# Do alcohols react with alkyl halides?

I wonder if alkyl halides react with alcohols or not. I searched on Google but could only find reaction of alcohols with hydrogen halides

Not directly. As I hope you know, alkyl halides are electrophiles, accepting an electron pair at the electron-poor $\alpha$-carbon. Alcohols are nucleophiles, donating an electron pair from the electron-rich oxygen. So your question is a very reasonable one. However, both reagents are only mildly reactive, and the reaction will not proceed at useful rate.

We can deprotonate the alcohol $\ce{ROH}$ to form an alkoxide anion $\ce{RO^-}$. This requires a relatively strong base ($\ce{NaNH2}$ and $\ce{NaH}$ come to mind). The alkoxide is a much stronger nucleophile, and will attack the alkyl halide forming an ether. This usually occurs via the $\mathrm{S_N2}$ mechanism (unless the alkyl halide $\alpha$-C is tertiary).
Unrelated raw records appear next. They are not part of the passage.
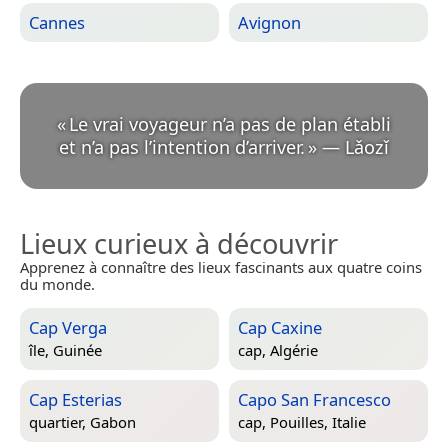
Cannes
Avignon
«
Le vrai voyageur n’a pas de plan établi
et n’a pas l’intention d’arriver.
»
—
Lǎozǐ
Lieux curieux à découvrir
Apprenez à connaître des lieux fascinants aux quatre coins
du monde.
Cap Verga
Cap Caxine
île,
Guinée
cap,
Algérie
Cap Esterias
Capo San Francesco
quartier,
Gabon
cap,
Pouilles, Italie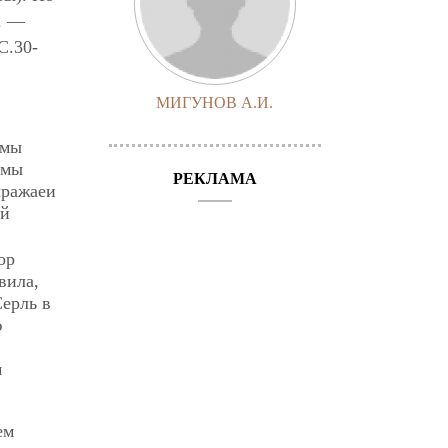
. —
 C.30-
МИГУНОВ А.И.
 мы
 мы
РЕКЛАМА
ыражаеи
ий
ор
вила,
Серль в
ю
м
ем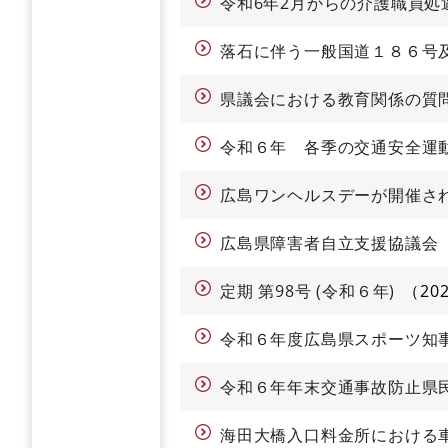
令和6年2月からの介護職員処
落石に伴う一般国道１８６号
県議会における教育関係の質
令和６年 各季の交通安全運
広島ワンヘルスデーが開催さ
広島県障害者自立支援協議会
定期 第98号 (令和６年)
20
令和６年度広島県スポーツ知
令和６年年末交通事故防止県
海田大橋入口料金所における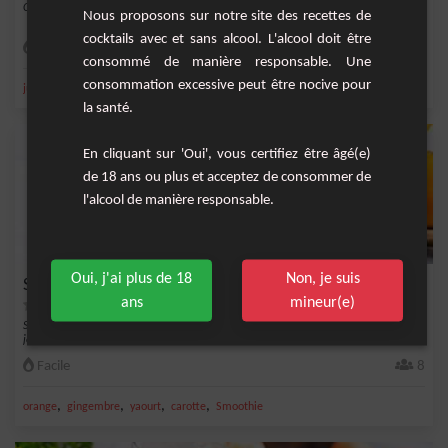
Ce cocktail sans alcool est épicé par une touche de tabasco
Nous proposons sur notre site des recettes de
cocktails avec et sans alcool. L'alcool doit être
Facile
1
consommé de manière responsable. Une
consommation excessive peut être nocive pour
,
,
,
,
jus d'ananas
ananas
nectar de cranberry
framboise
cranberry
la santé.
En cliquant sur 'Oui', vous certifiez être âgé(e)
de 18 ans ou plus et acceptez de consommer de
l'alcool de manière responsable.
Oui, j'ai plus de 18
Non, je suis
Smoothie Carotte Orange
ans
mineur(e)
Smoothie ultra vitaminé à base d'orange et de carotte, idéal pour commencer la
journée.
Facile
8
,
,
,
,
orange
gingembre
yaourt
carotte
Smoothie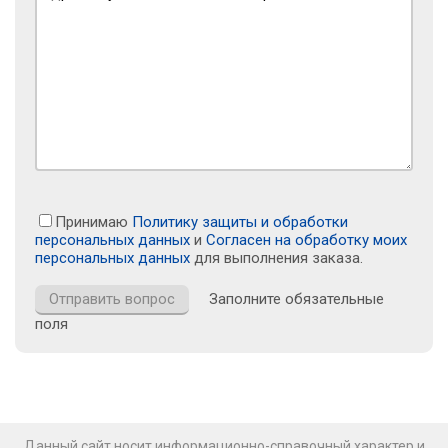
Принимаю
Политику защиты и обработки
персональных данных
и
Согласен на обработку моих
персональных данных
для выполнения заказа.
Заполните обязательные
поля
Данный сайт носит информационно-справочный характер и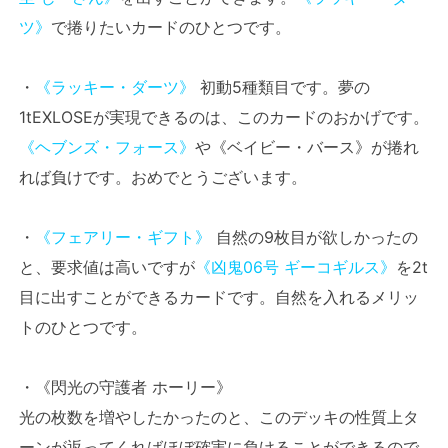
ツ》
で捲りたいカードのひとつです。
・
《ラッキー・ダーツ》
初動5種類目です。夢の
1tEXLOSEが実現できるのは、このカードのおかげです。
《ヘブンズ・フォース》
や《ベイビー・バース》が捲れ
れば負けです。おめでとうございます。
・
《フェアリー・ギフト》
自然の9枚目が欲しかったの
と、要求値は高いですが
《凶鬼06号 ギーコギルス》
を2t
目に出すことができるカードです。自然を入れるメリッ
トのひとつです。
・《閃光の守護者 ホーリー》
光の枚数を増やしたかったのと、このデッキの性質上タ
ーンが返ってくればほぼ確実に負けることができるので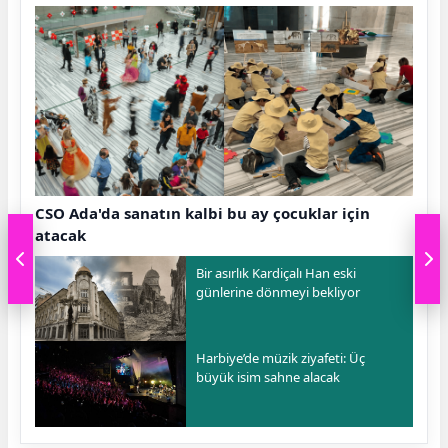
CSO Ada'da sanatın kalbi bu ay çocuklar için
atacak
Bir asırlık Kardiçalı Han eski
günlerine dönmeyi bekliyor
Harbiye’de müzik ziyafeti: Üç
büyük isim sahne alacak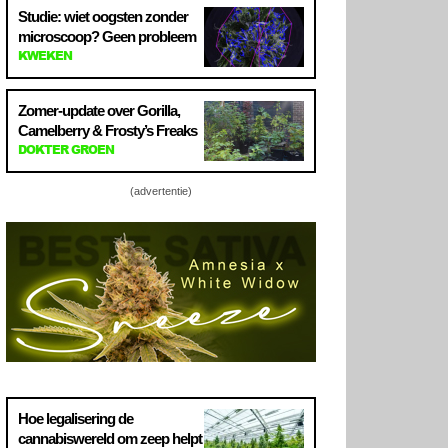
Studie: wiet oogsten zonder
microscoop? Geen probleem
KWEKEN
Zomer-update over Gorilla,
Camelberry & Frosty’s Freaks
DOKTER GROEN
(advertentie)
Hoe legalisering de
cannabiswereld om zeep helpt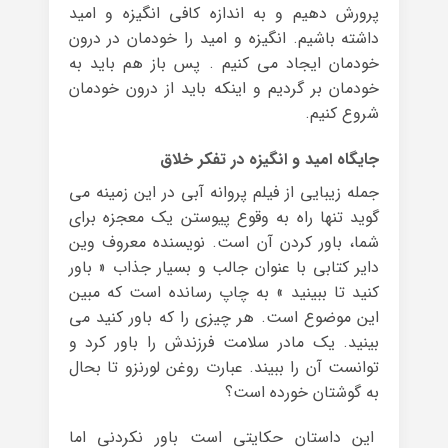
پرورش دهیم و به اندازه کافی انگیزه و امید
داشته باشیم. انگیزه و امید را خودمان در درون
خودمان ایجاد می کنیم . پس باز هم باید به
خودمان بر گردیم و اینکه باید از درون خودمان
شروع کنیم.
جایگاه امید و انگیزه در تفکر خلاق
جمله زیبایی از فیلم پروانه آبی در این زمینه می
گوید تنها راه به وقوع پیوستن یک معجزه برای
شما، باور کردن آن است. نویسنده معروف وین
دایر کتابی با عنوان جالب و بسیار جذاب « باور
کنید تا ببینید » به چاپ رسانده است که مبین
این موضوع است. هر چیزی را که باور کنید می
بینید. یک مادر سلامت فرزندش را باور کرد و
توانست آن را ببیند. عبارت روغن لورنزو تا بحال
به گوشتان خورده است؟
این داستان حکایتی است باور نکردنی اما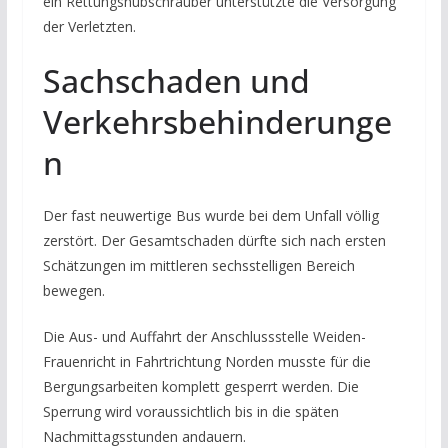
ein Rettungshubschrauber unterstützte die Versorgung
der Verletzten.
Sachschaden und
Verkehrsbehinderunge
n
Der fast neuwertige Bus wurde bei dem Unfall völlig
zerstört. Der Gesamtschaden dürfte sich nach ersten
Schätzungen im mittleren sechsstelligen Bereich
bewegen.
Die Aus- und Auffahrt der Anschlussstelle Weiden-
Frauenricht in Fahrtrichtung Norden musste für die
Bergungsarbeiten komplett gesperrt werden. Die
Sperrung wird voraussichtlich bis in die späten
Nachmittagsstunden andauern.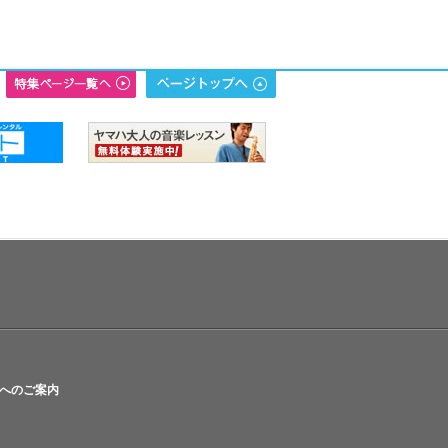
へのご案内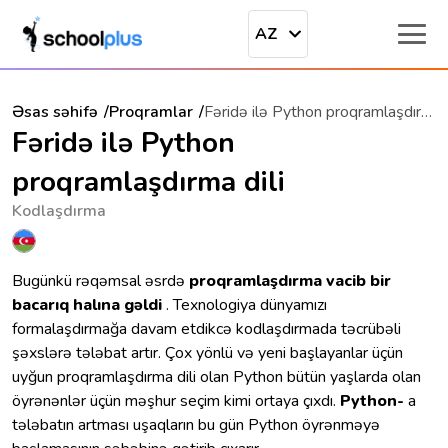
AZ
Əsas səhifə
Proqramlar
Fəridə ilə Python proqramlaşdırma dili
Fəridə ilə Python
proqramlaşdırma dili
Kodlaşdırma
Bugünkü rəqəmsal əsrdə
proqramlaşdırma vacib bir
bacarıq halına gəldi
. Texnologiya dünyamızı
formalaşdırmağa davam etdikcə kodlaşdırmada təcrübəli
şəxslərə tələbat artır. Çox yönlü və yeni başlayanlar üçün
uyğun proqramlaşdırma dili olan Python bütün yaşlarda olan
öyrənənlər üçün məşhur seçim kimi ortaya çıxdı.
Python-
a
tələbatın artması uşaqların bu gün Python öyrənməyə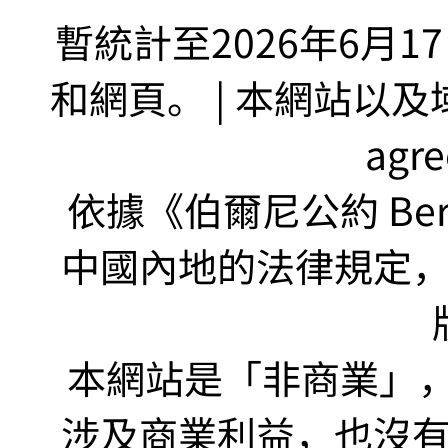
暫統計至2026年6月1
和網頁。 | 本網站以及域名
agr
依據《伯爾尼公約 Bern
中國內地的法律規定
本網站是「非商業」，"no
涉及商業利益，也沒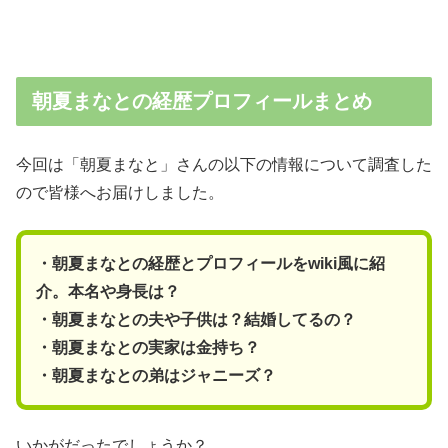
朝夏まなとの経歴プロフィールまとめ
今回は「朝夏まなと」さんの以下の情報について調査した
ので皆様へお届けしました。
・朝夏まなとの経歴とプロフィールをwiki風に紹
介。本名や身長は？
・朝夏まなとの夫や子供は？結婚してるの？
・朝夏まなとの実家は金持ち？
・朝夏まなとの弟はジャニーズ？
いかがだったでしょうか？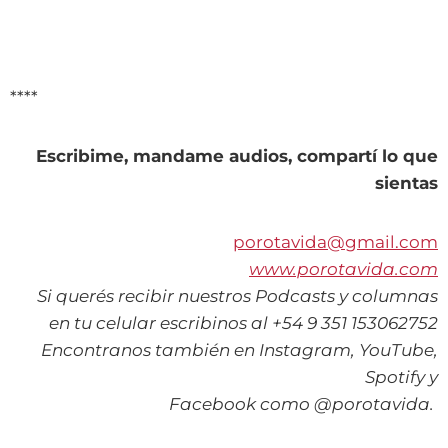
****
Escribime, mandame audios, compartí lo que
sientas
porotavida@gmail.com
www.porotavida.com
Si querés recibir nuestros Podcasts y columnas
en tu celular escribinos al +54 9 351 153062752
Encontranos también en Instagram, YouTube,
Spotify y
Facebook como @porotavida.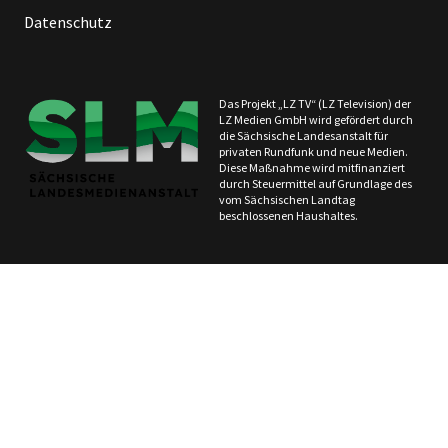
Datenschutz
Das Projekt „LZ TV“ (LZ Television) der
LZ Medien GmbH wird gefördert durch
die Sächsische Landesanstalt für
privaten Rundfunk und neue Medien.
Diese Maßnahme wird mitfinanziert
durch Steuermittel auf Grundlage des
vom Sächsischen Landtag
beschlossenen Haushaltes.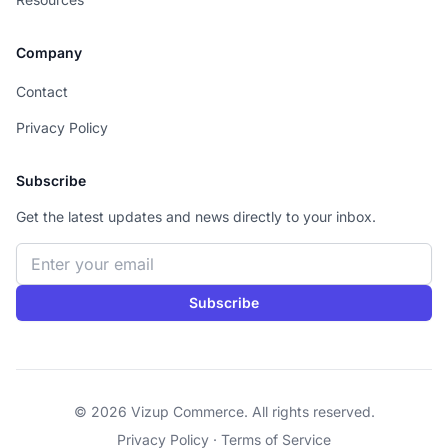
Company
Contact
Privacy Policy
Subscribe
Get the latest updates and news directly to your inbox.
Email address
Subscribe
© 2026 Vizup Commerce. All rights reserved.
Privacy Policy
·
Terms of Service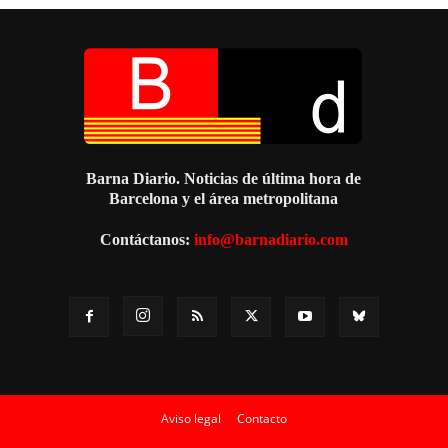
Barna Diario. Noticias de última hora de
Barcelona y el área metropolitana
Contáctanos:
info@barnadiario.com
Aviso legal
Contacto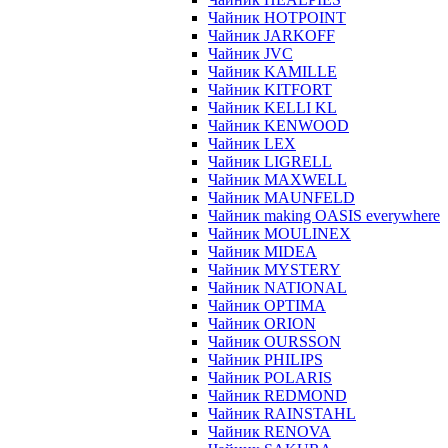
Чайник HOTPOINT
Чайник JARKOFF
Чайник JVC
Чайник KAMILLE
Чайник KITFORT
Чайник KELLI KL
Чайник KENWOOD
Чайник LEX
Чайник LIGRELL
Чайник MAXWELL
Чайник MAUNFELD
Чайник making OASIS everywhere
Чайник MOULINEX
Чайник MIDEA
Чайник MYSTERY
Чайник NATIONAL
Чайник OPTIMA
Чайник ORION
Чайник OURSSON
Чайник PHILIPS
Чайник POLARIS
Чайник REDMOND
Чайник RAINSTAHL
Чайник RENOVA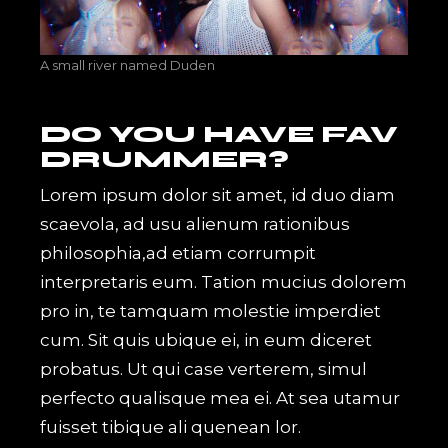
A small river named Duden
DO YOU HAVE FAV
DRUMMER?
Lorem ipsum dolor sit amet, id duo diam
scaevola, ad usu alienum rationibus
philosophia,ad etiam corrumpit
interpretaris eum. Tation mucius dolorem
pro in, te tamquam molestie imperdiet
cum. Sit quis ubique ei, in eum diceret
probatus. Ut qui case verterem, simul
perfecto qualisque mea ei. At sea utamur
fuisset tibique ali quenean lor.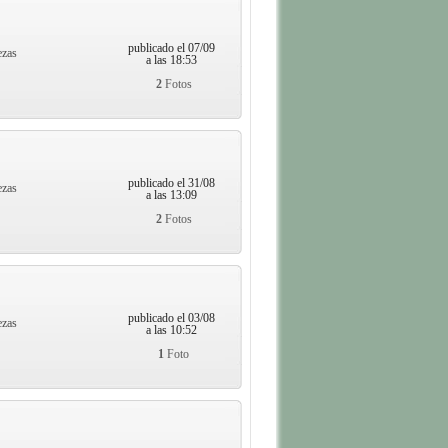
publicado el 07/09
ezas
a las 18:53
2
Fotos
publicado el 31/08
ezas
a las 13:09
2
Fotos
publicado el 03/08
ezas
a las 10:52
1
Foto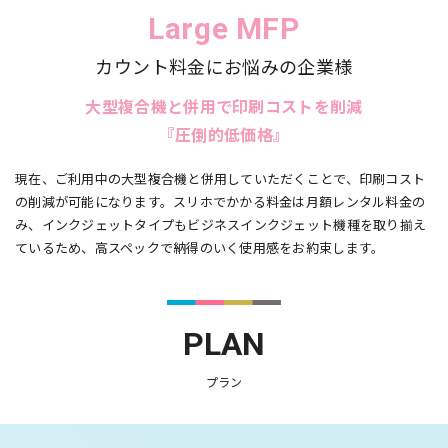
Large MFP
カウント料金にお悩みの企業様
大型複合機と併用で印刷コストを削減
『圧倒的低価格』
現在、ご利用中の大型複合機と併用していただくことで、印刷コスト
の削減が可能になります。スリホでかかる料金は月額レンタル料金の
み、インクジェットタイプもビジネスインクジェット機種を取り揃え
ているため、高スペックで納得のいく使用感をお約束します。
PLAN
プラン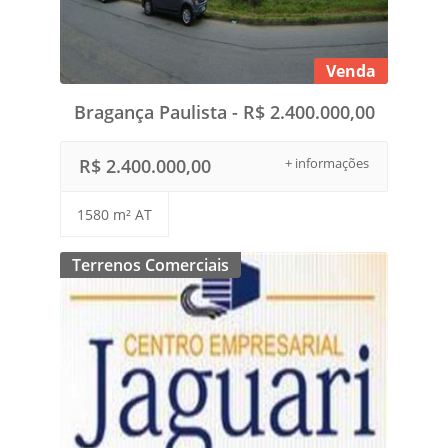
Venda
Bragança Paulista - R$ 2.400.000,00
R$ 2.400.000,00
+ informações
1580 m² AT
Terrenos Comerciais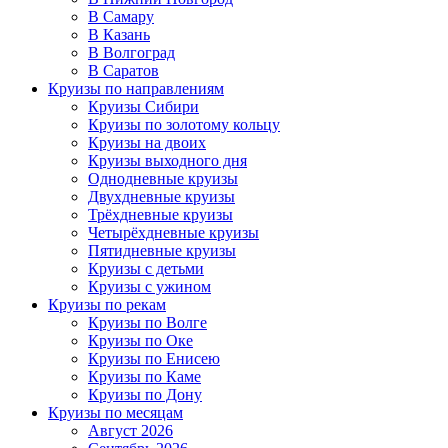
В Самару
В Казань
В Волгоград
В Саратов
Круизы по направлениям
Круизы Сибири
Круизы по золотому кольцу
Круизы на двоих
Круизы выходного дня
Однодневные круизы
Двухдневные круизы
Трёхдневные круизы
Четырёхдневные круизы
Пятидневные круизы
Круизы с детьми
Круизы с ужином
Круизы по рекам
Круизы по Волге
Круизы по Оке
Круизы по Енисею
Круизы по Каме
Круизы по Дону
Круизы по месяцам
Август 2026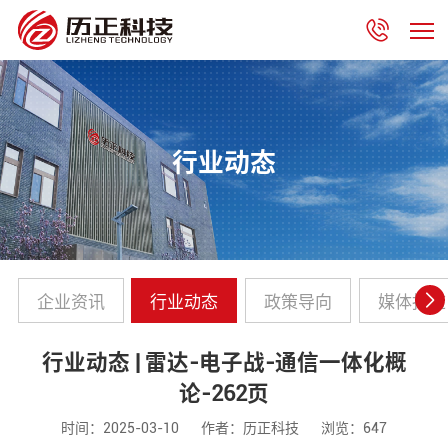
行业动态
企业资讯
行业动态
政策导向
媒体报道
行业动态 | 雷达-电子战-通信一体化概
论-262页
时间：2025-03-10
作者：历正科技
浏览：647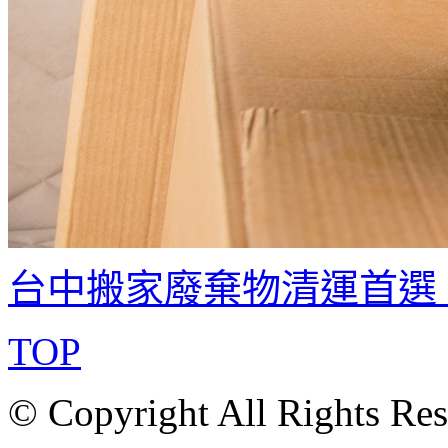
台中搬家廢棄物清運首選
TOP
© Copyright All Rights Re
In fact, this reaction has a special name, the Williamson Ether Synthesis:

$$\ce{RO- + RX -> ROR + X-}$$

TL;DR Yes, if the alcohol is activated first.

• Can we say that they are less basic than amines because they don't react with alkyl halide to give addition product on these basis? – Saqeeb Jan 25 '17 at 18:39
• Alcohols are indeed less basic than the corresponding amines, but no this substitution reaction would not be a good rationale for that. For one thing, this substitution requires the O (or N) to act as a nucleophile, which has subtle but important differences to acting as a base. I would rationalize nitrogen's greater basicity than oxygen by the fact that nitrogen is less electronegative, so it "holds its lone pair more loosely", making it more available to be shared. I think there is a more rigorous explanation using molecular orbitals, if you're interested in digging deeper. – electronpusher Jan 25 '17 at 21:26
• Please note that although in general N is a stronger nucleophile than O and N is a stronger base than O, the nucleophilicity and basicity trends will not always be the same for any given pair of atoms. – electronpusher Jan 25 '17 at 21:28
• And the base had better not be a good nucleophile for carbon. Putting a Grignard reagent in and having it react directly with the alkyl halide gets ugly. – Oscar Lanzi Jan 5 '18 at 23:35

I am assuming that you want the alcohol to react with the $\ce{OH}$ group and the alkyl halides to react with the $\ce{Cl}$ group.

Both groups like to withdraw electrons, so they tend to be negative, and if we take them away, the resulting ions would be positive so they cannot react.

This leaves us to the possibility of the $\ce{H+}$ being cleaved off from the $\ce{OH}$, producing an alkoxide anion, which can react with the cation resulting from the cleaving off of the halide.

However, to effectively cleave off an $\ce{H+}$, we would need an acidic alcohol, such as phenol, which does react with alkyl halides (taken from here):

In the presence of a base, such as potassium carbonate ($\ce{K2CO3}$), and heat, phenol reacts with an alkyl halide to form an ether.

For example:

$$\ce{\underset{phenol}{PhOH} + \underset{1-chloropropane}{CH3-CH2-CH2Cl} ->[K2CO3] \underset{phenyl propyl ether}{PhOCH2-CH2-CH3} + HCl}$$

where $\ce{Ph}$ denotes the phenyl group.

The reaction proceeds through the ionization of phenol:

$$\ce{\underset{phenol}{PhOH} ->[K2CO3] \underset{phenoxide}{PhO-}}$$

The next step is an SN$2$ step:

$$\ce{\underset{phenoxide}{PhO-} + \underset{1-chloropropane}{CH3-CH2-CH2Cl} ->[K2CO3] \underset{phenyl propyl ether}{PhOCH2-CH2-CH3} + Cl-}$$

For other alcohols, they are generally not acidic, so you would need the corresponding alkoxide by reacting with sodium:

$$\ce{\underset{alcohol}{R1-OH} ->[Na] \underset{alkoxide}{R1-O-} ->[R2Cl] \underset{ether}{R1-O-R2}}$$

This, as the comments have pointed out, is called the Williamson ether synthesis.